## Work to be completed:
Go through the data and tally the lines that hold the string "индустрии". Reply with the total alone.

Stored data entries
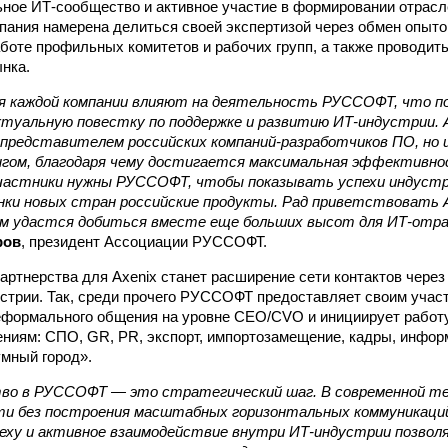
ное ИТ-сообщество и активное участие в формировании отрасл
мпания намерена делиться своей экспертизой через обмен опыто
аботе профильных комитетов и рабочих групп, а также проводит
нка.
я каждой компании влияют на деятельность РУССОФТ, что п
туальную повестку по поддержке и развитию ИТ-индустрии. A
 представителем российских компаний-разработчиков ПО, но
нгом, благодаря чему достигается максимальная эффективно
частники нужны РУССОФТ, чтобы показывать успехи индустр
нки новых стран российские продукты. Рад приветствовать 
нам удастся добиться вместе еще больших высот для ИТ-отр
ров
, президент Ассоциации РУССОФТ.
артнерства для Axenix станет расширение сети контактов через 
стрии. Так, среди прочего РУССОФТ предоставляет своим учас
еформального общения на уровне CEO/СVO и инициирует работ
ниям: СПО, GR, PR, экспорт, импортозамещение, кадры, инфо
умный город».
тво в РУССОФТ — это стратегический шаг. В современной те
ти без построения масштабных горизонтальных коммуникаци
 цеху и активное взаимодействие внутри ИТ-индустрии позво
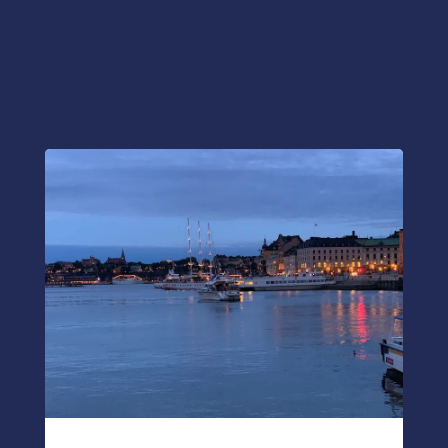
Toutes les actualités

==

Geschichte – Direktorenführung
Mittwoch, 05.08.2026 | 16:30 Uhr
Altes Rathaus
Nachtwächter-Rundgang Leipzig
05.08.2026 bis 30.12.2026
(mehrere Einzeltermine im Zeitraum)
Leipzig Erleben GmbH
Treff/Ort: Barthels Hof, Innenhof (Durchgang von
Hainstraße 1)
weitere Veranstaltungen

## Final answer:
2